Il faut savoir que ces deux derniers sont jumeaux et aussi deux très bons amis à Justine et moi. Quant à Maxime... Eh bien à mes yeux il est juste le petit-ami de ma meilleure amie. Nous n'avons rien en commun. Nos discussions sont tournées vers la nouvelle, qui d'ailleurs se trouve à deux cents mètres de nous, assise seule sur un banc, juste à coté du préau, et il me semble qu'elle nous observe, au grand désespoir de Justine:

- Tu as vu ça Valou? Elle nous observe, dit-elle.

- Bah elle ne t'entend déjà pas, alors si en plus elle n'a pas le droit de te regarder, lui fait remarquer Clément.

Cette remarque un brin ironique m'a fait sourire, c'est du Clément tout craché. C'est pour ça que je l'adore, et en plus c'est un excellent guitariste. On est dans un groupe tous les deux, Les Têtes Brûlées, on fait principalement de la chanson française, et du rock, et je ne l'ai pas encore dit, mais je chante, et joue de la guitare et à mes heures perdues du piano.

- Clem a raison, reprend sa soeur, après tout elle est sûrement sympa.

- Quoi?! Vous voulez sympathiser avec "celle-qui-ne-parle-pas"? s'exclame Justine. Parle Valou! Tu n'as encore rien dit, s'emporte-t-elle.

- Il n'y a pas avoir de débat, elle est comme toi et moi sauf qu'elle a une façon différente de la nôtre de communiquer, et je pense aussi une autre culture, lui dis-je, l'air serein et sûr de moi.

Mais avec Justine, tous les débats sont à sens unique malheureusement. Et si tu n'es pas d'accord avec ses propos, elle est capable de ne pas te parler pendant des semaines, voir des mois. Crois en mon expérience! Alors, pour mettre un terme à cette discussion inutile, je reprend:

- Elle est nouvelle, et ne connaît personne, c'est donc à nous de faire le premier pas, non?

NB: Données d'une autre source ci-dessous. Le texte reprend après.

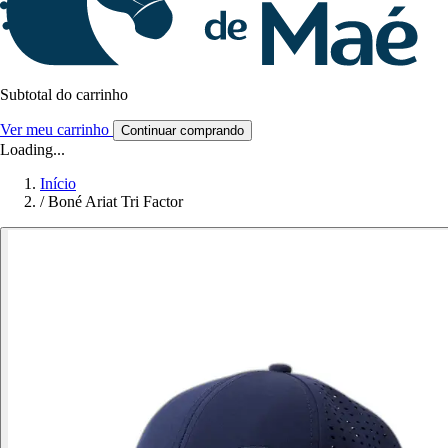
Subtotal do carrinho
Ver meu carrinho
Continuar comprando
Loading...
Início
/
Boné Ariat Tri Factor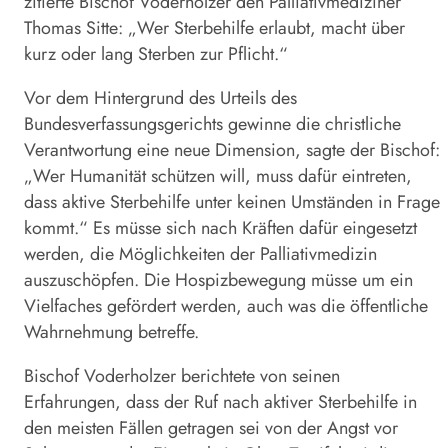
zitierte Bischof Voderholzer den Palliativmediziner
Thomas Sitte: „Wer Sterbehilfe erlaubt, macht über
kurz oder lang Sterben zur Pflicht.“
Vor dem Hintergrund des Urteils des
Bundesverfassungsgerichts gewinne die christliche
Verantwortung eine neue Dimension, sagte der Bischof:
„Wer Humanität schützen will, muss dafür eintreten,
dass aktive Sterbehilfe unter keinen Umständen in Frage
kommt.“ Es müsse sich nach Kräften dafür eingesetzt
werden, die Möglichkeiten der Palliativmedizin
auszuschöpfen. Die Hospizbewegung müsse um ein
Vielfaches gefördert werden, auch was die öffentliche
Wahrnehmung betreffe.
Bischof Voderholzer berichtete von seinen
Erfahrungen, dass der Ruf nach aktiver Sterbehilfe in
den meisten Fällen getragen sei von der Angst vor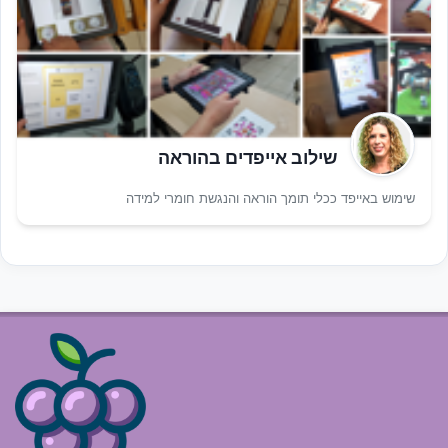
שילוב אייפדים בהוראה
שימוש באייפד ככלי תומך הוראה והנגשת חומרי למידה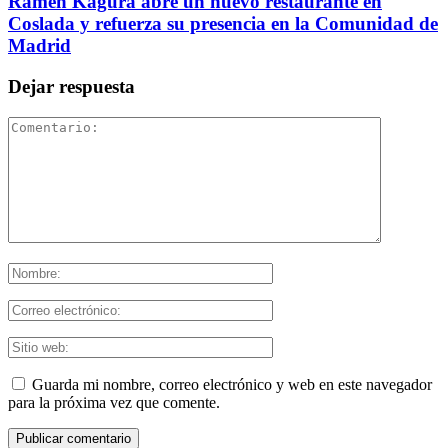
Ramen Kagura abre un nuevo restaurante en
Coslada y refuerza su presencia en la Comunidad de
Madrid
Dejar respuesta
Guarda mi nombre, correo electrónico y web en este navegador
para la próxima vez que comente.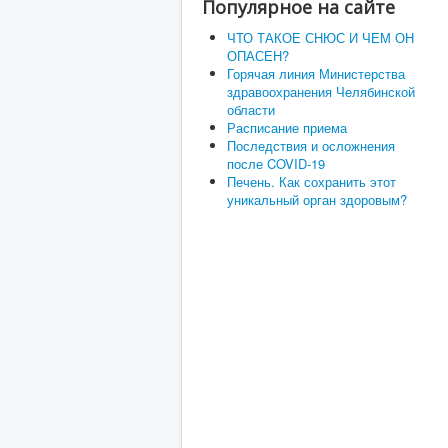
Популярное на сайте
ЧТО ТАКОЕ СНЮС И ЧЕМ ОН
ОПАСЕН?
Горячая линия Министерства
здравоохранения Челябинской
области
Расписание приема
Последствия и осложнения
после COVID-19
Печень. Как сохранить этот
уникальный орган здоровым?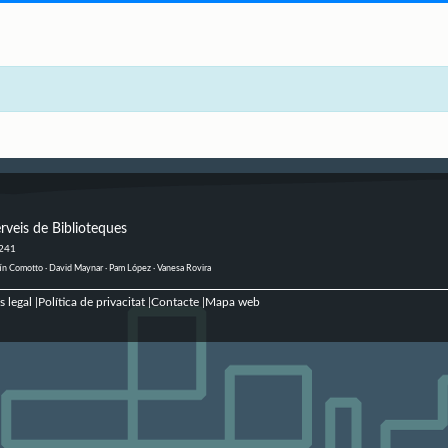
rveis de Biblioteques
 241
ustín Comotto · David Maynar · Pam López · Vanesa Rovira
s legal
Política de privacitat
Contacte
Mapa web
|
|
|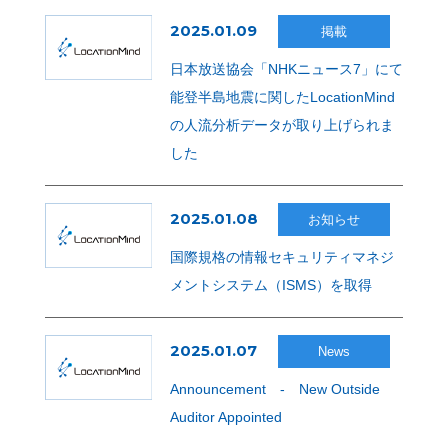
2025.01.09
掲載
日本放送協会「NHKニュース7」にて
能登半島地震に関したLocationMind
の人流分析データが取り上げられま
した
2025.01.08
お知らせ
国際規格の情報セキュリティマネジ
メントシステム（ISMS）を取得
2025.01.07
News
Announcement ‐ New Outside
Auditor Appointed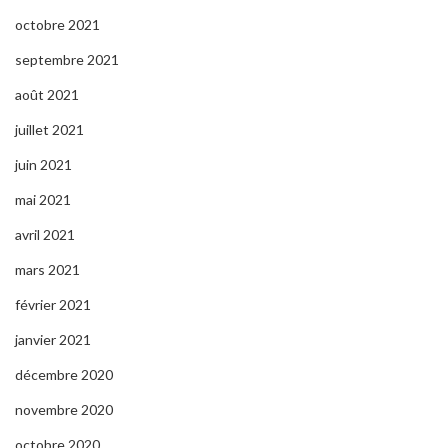
octobre 2021
septembre 2021
août 2021
juillet 2021
juin 2021
mai 2021
avril 2021
mars 2021
février 2021
janvier 2021
décembre 2020
novembre 2020
octobre 2020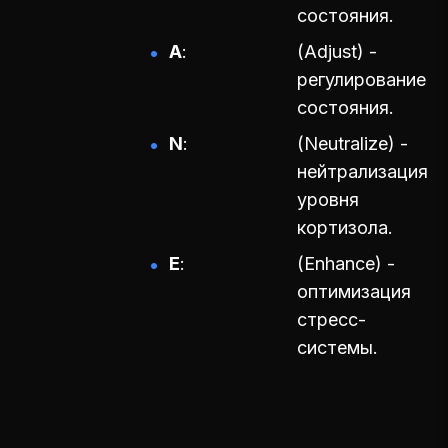
состояния.
A
(Adjust) -
регулирование
состояния.
N
(Neutralize) -
нейтрализация
уровня
кортизола.
E
(Enhance) -
оптимизация
стресс-
системы.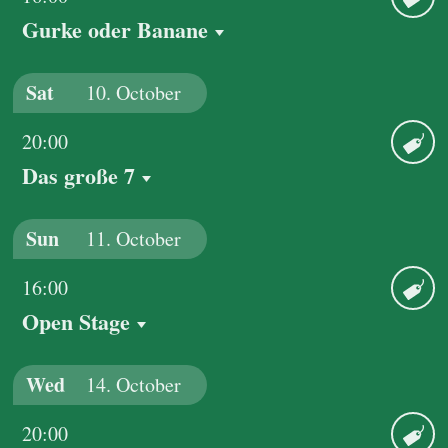
Gurke oder Banane
Ticket
Sat
10.
October
20:00
Das große 7
Ticket
Sun
11.
October
16:00
Open Stage
Ticket
Wed
14.
October
20:00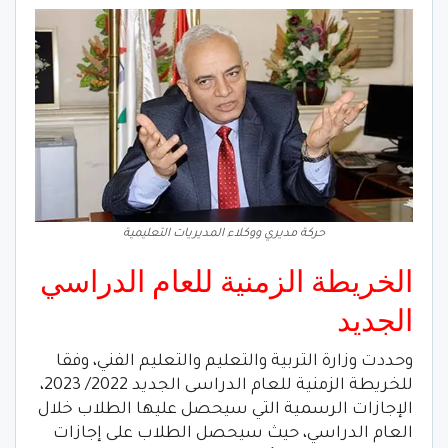
حركة مديري ووكلاء المديريات التعليمية
الخريطة الزمنية للعام الدراسي
الجديد
وحددت وزارة التربية والتعليم والتعليم الفني، وفقا
للخريطة الزمنية للعام الدراسى الجديد 2022/ 2023،
الإجازات الرسمية التي سيحصل عليها الطلاب خلال
العام الدراسي، حيث سيحصل الطلاب على إجازات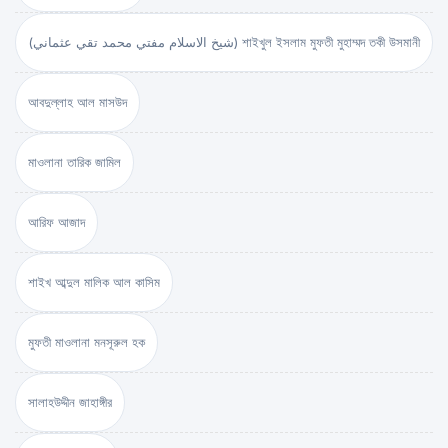
(شيخ الاسلام مفتي محمد تقي عثماني) শাইখুল ইসলাম মুফতী মুহাম্মদ তকী উসমানী
আবদুল্লাহ আল মাসউদ
মাওলানা তারিক জামিল
আরিফ আজাদ
শাইখ আব্দুল মালিক আল কাসিম
মুফতী মাওলানা মনসূরুল হক
সালাহউদ্দীন জাহাঙ্গীর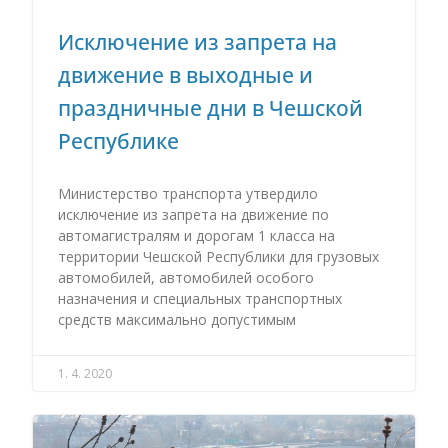
Исключение из запрета на
движение в выходные и
праздничные дни в Чешской
Республике
Министерство транспорта утвердило
исключение из запрета на движение по
автомагистралям и дорогам 1 класса на
территории Чешской Республики для грузовых
автомобилей, автомобилей особого
назначения и специальных транспортных
средств максимально допустимым
1. 4. 2020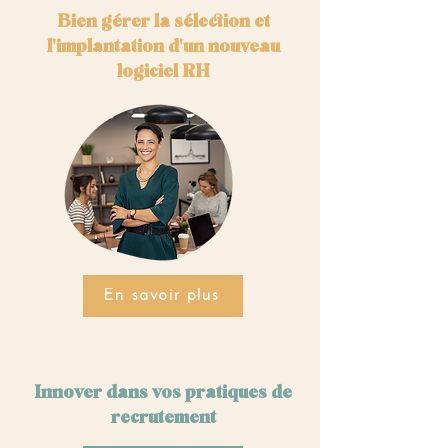
Bien gérer la sélection et
l'implantation d'un nouveau
logiciel RH
En savoir plus
Innover dans vos pratiques de
recrutement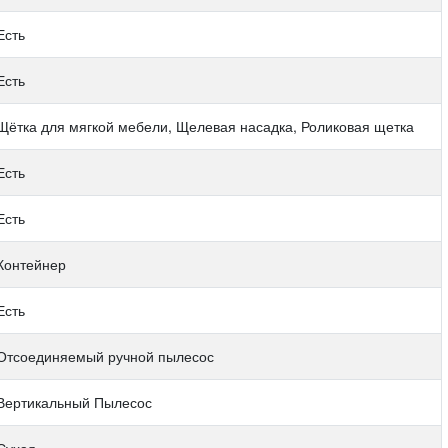
Есть
Есть
Щётка для мягкой мебели, Щелевая насадка, Роликовая щетка
Есть
Есть
Контейнер
Есть
Отсоединяемый ручной пылесос
Вертикальный Пылесос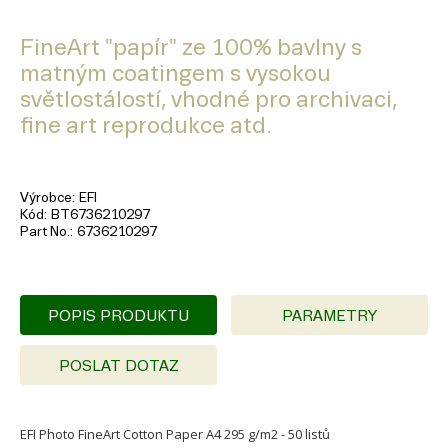
FineArt "papír" ze 100% bavlny s
matným coatingem s vysokou
světlostálostí, vhodné pro archivaci,
fine art reprodukce atd.
Výrobce
EFI
Kód
BT6736210297
Part No.
6736210297
POPIS PRODUKTU
PARAMETRY
POSLAT DOTAZ
EFI Photo FineArt Cotton Paper A4 295 g/m2 - 50 listů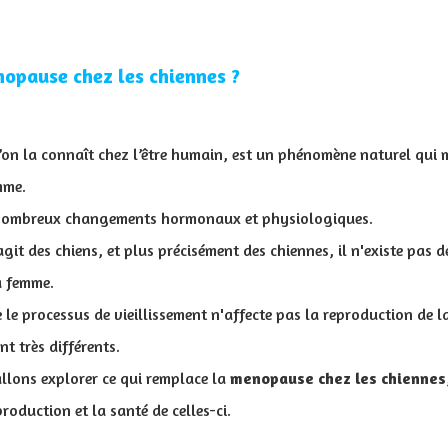
nopause chez les chiennes ?
’on la connaît chez l’être humain, est un phénomène naturel qui m
mme.
nombreux changements hormonaux et physiologiques.
agit des chiens, et plus précisément des chiennes, il n'existe pas 
a femme.
e le processus de vieillissement n'affecte pas la reproduction de l
t très différents.
allons explorer ce qui remplace la
menopause chez les chiennes
production et la santé de celles-ci.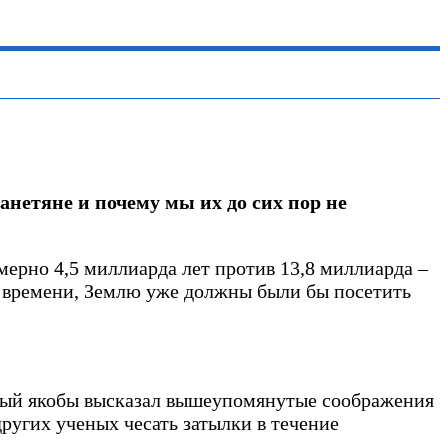
анетяне и почему мы их до сих пор не
ерно 4,5 миллиарда лет против 13,8 миллиарда –
о времени, Землю уже должны были бы посетить
орый якобы высказал вышеупомянутые соображения
других ученых чесать затылки в течение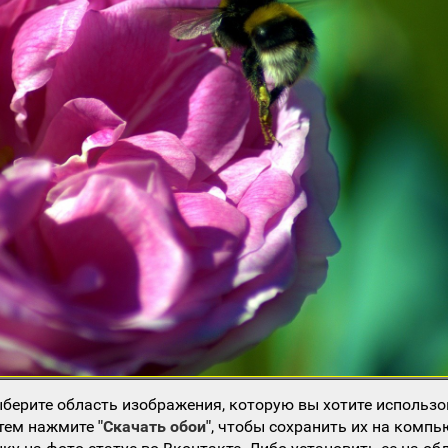
берите область изображения, которую вы хотите использо
атем нажмите
"Скачать обои"
, чтобы сохранить их на компь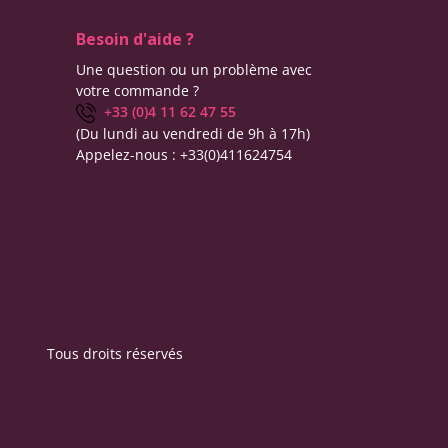
Besoin d'aide ?
Une question ou un problème avec
votre commande ?
+33 (0)4 11 62 47 55
(Du lundi au vendredi de 9h à 17h)
Appelez-nous :
+33(0)411624754
Tous droits réservés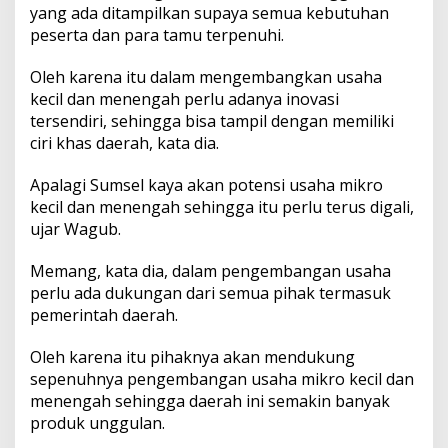
a
yang ada ditampilkan supaya semua kebutuhan
n
peserta dan para tamu terpenuhi.
g
A
Oleh karena itu dalam mengembangkan usaha
s
kecil dan menengah perlu adanya inovasi
i
a
tersendiri, sehingga bisa tampil dengan memiliki
n
ciri khas daerah, kata dia.
G
a
Apalagi Sumsel kaya akan potensi usaha mikro
m
kecil dan menengah sehingga itu perlu terus digali,
e
s
ujar Wagub.
Memang, kata dia, dalam pengembangan usaha
perlu ada dukungan dari semua pihak termasuk
pemerintah daerah.
Oleh karena itu pihaknya akan mendukung
sepenuhnya pengembangan usaha mikro kecil dan
menengah sehingga daerah ini semakin banyak
produk unggulan.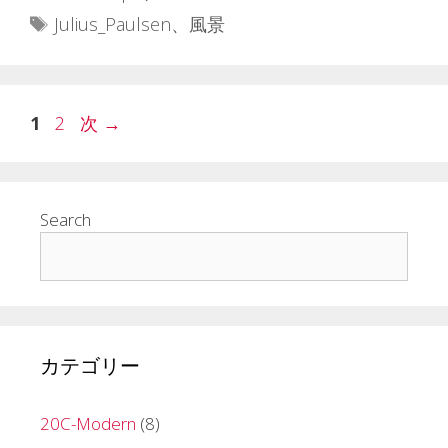
テ
タ
Julius_Paulsen
、
風景
ゴ
グ
リ
ー
ペ
ペ
1
2
次
→
ー
ー
ジ
ジ
Search
カテゴリー
20C-Modern
(8)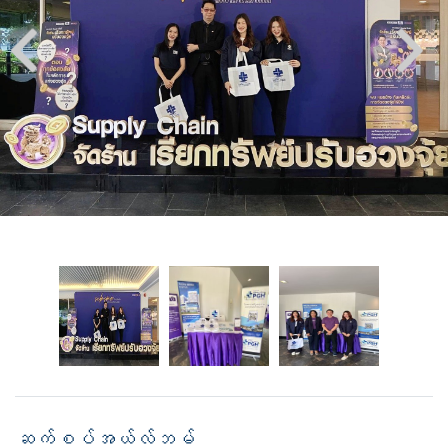
ဆက်စပ်အယ်လ်ဘမ်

- Bah va faire le premier geste tout seul, on t'observe, me dit ma meilleure amie.

Sans relever la vanne de mauvais goût de Justine, à laquelle j'avais quand même sourit intérieurement, je prends la direction du banc sur lequel est assise Lucie, avec une démarche hésitante, pour ne pas dire tremblante. Quand j'arrive à son niveau, tout bêtement je lui dis:

- Hé hé, ça va?

Elle me regarde, comme si j'étais un clown à ses yeux, c'est alors que je comprends que je ne dois pas être le premier idiot à lui parler alors qu'elle n'entend rien. Elle sors donc un petit bloc-note et un stylo bille de son sac, et écrit ce mot si simple et qui maintenant pour moi signifie plein de choses:

- Bonjour.

Elle me tend alors le tas de feuilles reliées:

- Bonjour, lui réponds-je.

- Quel est ton nom? écrit-elle.

- Je m'appelle Valentin ou Valou pour faire plus court, en ajoutant un smiley qui sourit sur le papier.

- D'accord, je m'appelle Lucie.

Et là le plus étonnant, la chose à laquelle je ne m'attendais pas, elle pose le bloc-note et le stylo à côté d'elle sur le banc, et avec sa main droite elle forme une sorte de L avec son pouce et son index et le fait fait glisser le long de ses longs cheveux noirs, tout en remuant les lèvres mais aucun son ne sort de sa bouche. Je comprends qu'elle veut dire Lucie en Langue des Signes. Alors, impressionné, stupéfait, et intrigué, je répète ce geste, ce signe, ce mot, qui change ma vision des choses.

J'ai réussi! J'ai fait le premier pas vers elle, on a échangé quelques mots sur un vulgaire papier, et elle, cette fille qui ne me connait pas, que je ne connais pas, a cassé la barrière. Elle a brisé en milles morceaux ce mur qui se dressait devant nous, celui de la différence et aussi de l'intolérance, rien qu'en me disant son prénom dans sa langue! Pour certains ça paraît ridicule, mais pour moi ça veut dire beaucoup.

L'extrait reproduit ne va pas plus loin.